Portrait of Antonio Vivaldi (1678-1741) hanging in the Civico Museo Bibliografico Musicale, Bologna. Photograph: Stefano Bianchetti/Corbis
In a development described by music experts as "a bombshell in the world of Baroque opera", a new version of Vivaldi's opera Orlando Furioso has been discovered, 270 years after his death.
The manuscript has been dated to 1714, 13 years before Vivaldi composed his later masterpiece. It contains as many as 20 new arias, never heard before – all composed around the time that Vivaldi was also working on The Four Seasons, said to be the most-recorded piece of classical music in history.

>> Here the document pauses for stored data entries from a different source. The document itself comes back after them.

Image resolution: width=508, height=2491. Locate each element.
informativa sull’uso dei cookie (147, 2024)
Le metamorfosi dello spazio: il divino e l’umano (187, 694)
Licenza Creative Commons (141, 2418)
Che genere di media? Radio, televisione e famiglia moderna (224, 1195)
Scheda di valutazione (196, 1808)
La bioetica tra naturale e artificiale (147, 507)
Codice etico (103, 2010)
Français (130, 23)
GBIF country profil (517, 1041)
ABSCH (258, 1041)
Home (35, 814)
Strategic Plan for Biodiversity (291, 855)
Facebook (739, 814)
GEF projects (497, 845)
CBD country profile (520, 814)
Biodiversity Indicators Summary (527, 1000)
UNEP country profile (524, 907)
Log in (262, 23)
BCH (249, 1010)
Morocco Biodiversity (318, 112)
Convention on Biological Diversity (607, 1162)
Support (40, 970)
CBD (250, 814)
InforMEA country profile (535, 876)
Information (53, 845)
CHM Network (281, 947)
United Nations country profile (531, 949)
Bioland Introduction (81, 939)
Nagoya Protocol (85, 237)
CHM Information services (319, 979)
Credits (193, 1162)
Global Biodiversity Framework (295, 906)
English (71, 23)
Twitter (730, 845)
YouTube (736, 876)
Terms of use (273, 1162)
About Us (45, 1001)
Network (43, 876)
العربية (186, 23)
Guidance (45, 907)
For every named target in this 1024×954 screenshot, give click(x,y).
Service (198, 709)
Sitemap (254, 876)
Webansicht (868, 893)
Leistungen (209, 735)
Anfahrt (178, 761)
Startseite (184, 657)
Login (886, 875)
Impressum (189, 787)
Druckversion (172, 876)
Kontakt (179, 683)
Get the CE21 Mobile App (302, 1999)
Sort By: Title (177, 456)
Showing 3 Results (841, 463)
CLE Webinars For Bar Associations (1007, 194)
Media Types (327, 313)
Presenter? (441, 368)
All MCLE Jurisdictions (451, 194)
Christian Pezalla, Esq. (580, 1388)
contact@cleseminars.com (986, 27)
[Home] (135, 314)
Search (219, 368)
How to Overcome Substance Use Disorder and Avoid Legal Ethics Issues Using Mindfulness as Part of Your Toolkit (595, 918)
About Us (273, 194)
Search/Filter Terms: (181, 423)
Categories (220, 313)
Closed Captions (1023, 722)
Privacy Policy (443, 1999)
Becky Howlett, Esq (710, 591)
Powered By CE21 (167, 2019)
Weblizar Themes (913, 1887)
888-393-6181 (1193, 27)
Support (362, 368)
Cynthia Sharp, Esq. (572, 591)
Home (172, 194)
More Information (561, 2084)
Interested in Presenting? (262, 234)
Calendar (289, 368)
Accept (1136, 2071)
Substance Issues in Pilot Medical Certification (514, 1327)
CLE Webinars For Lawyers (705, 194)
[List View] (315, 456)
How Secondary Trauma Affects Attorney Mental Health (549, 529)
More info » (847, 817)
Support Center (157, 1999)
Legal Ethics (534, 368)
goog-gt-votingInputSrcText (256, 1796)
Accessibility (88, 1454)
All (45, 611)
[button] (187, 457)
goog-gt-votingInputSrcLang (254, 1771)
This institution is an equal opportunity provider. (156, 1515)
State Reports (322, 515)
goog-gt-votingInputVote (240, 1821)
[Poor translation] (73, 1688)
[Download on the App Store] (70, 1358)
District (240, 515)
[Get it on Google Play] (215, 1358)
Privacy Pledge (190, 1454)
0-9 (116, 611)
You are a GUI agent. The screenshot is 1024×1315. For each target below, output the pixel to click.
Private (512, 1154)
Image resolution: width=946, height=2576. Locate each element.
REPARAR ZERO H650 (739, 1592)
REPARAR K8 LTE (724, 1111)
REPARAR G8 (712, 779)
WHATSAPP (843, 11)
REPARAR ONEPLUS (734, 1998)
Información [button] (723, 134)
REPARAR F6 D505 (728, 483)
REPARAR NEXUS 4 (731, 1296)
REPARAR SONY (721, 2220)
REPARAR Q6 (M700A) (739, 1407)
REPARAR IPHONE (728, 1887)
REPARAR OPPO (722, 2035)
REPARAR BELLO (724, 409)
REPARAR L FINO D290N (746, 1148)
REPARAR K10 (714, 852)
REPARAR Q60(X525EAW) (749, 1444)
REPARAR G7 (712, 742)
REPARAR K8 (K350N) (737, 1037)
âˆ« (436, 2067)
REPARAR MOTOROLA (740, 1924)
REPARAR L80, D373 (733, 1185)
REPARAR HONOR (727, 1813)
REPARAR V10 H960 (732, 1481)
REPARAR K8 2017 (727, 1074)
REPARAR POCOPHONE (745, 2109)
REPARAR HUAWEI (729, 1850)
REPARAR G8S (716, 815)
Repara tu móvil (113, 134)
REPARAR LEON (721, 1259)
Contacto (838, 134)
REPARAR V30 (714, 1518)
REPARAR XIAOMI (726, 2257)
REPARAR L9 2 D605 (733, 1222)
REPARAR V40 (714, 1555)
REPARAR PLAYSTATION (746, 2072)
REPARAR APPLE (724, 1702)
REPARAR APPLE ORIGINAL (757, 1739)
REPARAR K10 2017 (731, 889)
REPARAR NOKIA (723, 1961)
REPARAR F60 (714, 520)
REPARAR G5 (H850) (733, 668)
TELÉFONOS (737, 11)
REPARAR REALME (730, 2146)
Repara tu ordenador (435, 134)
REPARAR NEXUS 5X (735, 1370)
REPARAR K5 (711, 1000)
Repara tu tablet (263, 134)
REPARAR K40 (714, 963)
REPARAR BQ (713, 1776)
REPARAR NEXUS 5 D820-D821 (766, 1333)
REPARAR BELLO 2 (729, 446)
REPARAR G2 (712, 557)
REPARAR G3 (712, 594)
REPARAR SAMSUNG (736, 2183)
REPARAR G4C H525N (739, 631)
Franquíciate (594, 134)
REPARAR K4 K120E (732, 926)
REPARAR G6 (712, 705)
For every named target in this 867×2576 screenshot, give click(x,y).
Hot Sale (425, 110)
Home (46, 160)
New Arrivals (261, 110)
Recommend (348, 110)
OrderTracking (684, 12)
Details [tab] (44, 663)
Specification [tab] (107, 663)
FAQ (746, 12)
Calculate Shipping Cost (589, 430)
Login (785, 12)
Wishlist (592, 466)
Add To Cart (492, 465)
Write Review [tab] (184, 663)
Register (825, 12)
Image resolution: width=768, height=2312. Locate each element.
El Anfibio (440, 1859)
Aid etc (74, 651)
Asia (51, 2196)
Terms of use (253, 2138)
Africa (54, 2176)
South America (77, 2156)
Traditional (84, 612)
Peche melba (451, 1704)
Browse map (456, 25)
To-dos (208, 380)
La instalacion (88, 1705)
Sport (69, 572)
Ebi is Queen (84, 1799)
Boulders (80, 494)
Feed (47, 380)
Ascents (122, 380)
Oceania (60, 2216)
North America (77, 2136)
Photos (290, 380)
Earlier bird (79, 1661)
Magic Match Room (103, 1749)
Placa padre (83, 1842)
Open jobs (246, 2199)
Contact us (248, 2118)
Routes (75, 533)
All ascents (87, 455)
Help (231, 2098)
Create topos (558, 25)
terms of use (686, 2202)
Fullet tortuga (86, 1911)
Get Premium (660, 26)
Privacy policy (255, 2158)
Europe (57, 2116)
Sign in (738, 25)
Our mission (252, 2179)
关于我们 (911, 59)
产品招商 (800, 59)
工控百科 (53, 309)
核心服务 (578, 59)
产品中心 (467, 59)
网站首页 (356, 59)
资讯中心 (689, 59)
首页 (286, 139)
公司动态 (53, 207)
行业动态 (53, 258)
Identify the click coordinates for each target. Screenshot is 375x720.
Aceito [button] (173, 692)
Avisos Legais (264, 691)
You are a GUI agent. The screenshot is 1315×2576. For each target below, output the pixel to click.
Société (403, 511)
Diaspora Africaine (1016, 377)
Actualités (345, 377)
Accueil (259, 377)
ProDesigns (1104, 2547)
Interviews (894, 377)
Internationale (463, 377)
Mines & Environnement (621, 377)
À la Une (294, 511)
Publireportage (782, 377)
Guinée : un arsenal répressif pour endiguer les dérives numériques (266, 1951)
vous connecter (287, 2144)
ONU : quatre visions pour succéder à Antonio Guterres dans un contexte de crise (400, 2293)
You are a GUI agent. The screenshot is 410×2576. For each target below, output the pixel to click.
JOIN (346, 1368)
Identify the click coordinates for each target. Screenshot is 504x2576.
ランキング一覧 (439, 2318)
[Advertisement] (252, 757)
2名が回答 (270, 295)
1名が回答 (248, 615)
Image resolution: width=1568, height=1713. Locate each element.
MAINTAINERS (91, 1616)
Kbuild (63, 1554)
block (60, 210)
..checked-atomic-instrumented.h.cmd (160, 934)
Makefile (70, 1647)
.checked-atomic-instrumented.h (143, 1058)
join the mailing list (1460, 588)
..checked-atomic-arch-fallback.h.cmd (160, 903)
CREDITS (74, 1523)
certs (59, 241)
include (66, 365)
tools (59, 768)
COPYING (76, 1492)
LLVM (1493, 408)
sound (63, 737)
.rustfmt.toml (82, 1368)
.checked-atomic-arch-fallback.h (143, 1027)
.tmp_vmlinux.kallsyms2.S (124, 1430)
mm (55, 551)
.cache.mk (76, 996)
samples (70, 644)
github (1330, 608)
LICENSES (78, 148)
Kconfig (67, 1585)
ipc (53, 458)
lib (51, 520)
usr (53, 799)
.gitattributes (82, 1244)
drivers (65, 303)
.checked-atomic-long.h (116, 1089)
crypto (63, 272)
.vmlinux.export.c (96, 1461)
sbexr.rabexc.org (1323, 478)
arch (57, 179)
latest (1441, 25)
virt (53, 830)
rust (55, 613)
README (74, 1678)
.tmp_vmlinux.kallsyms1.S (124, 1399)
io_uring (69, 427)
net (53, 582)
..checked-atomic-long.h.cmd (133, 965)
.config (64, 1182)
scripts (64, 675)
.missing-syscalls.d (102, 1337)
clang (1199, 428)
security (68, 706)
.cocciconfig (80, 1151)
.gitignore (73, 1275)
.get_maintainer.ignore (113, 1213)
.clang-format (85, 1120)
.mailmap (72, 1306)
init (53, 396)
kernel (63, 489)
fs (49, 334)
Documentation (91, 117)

"It's a gift from heaven," said Susan Orlando, a Vivaldi expert. Federico Maria Sardelli, the Vivaldi scholar who initially identified the master's hand, said: "The music is completely new for everybody. It's very exciting." Although the manuscript was among vast numbers of Vivaldi papers in an Italian library, it had been overlooked because it did not bear a composer's name.
In 1714, an Orlando opera was a huge hit at the Teatro San Angelo in Venice, running for 40 performances – a long run at the time. The theatre's directors were Vivaldi and his musician father, but the fact that this opera was by Vivaldi himself went unnoticed by posterity.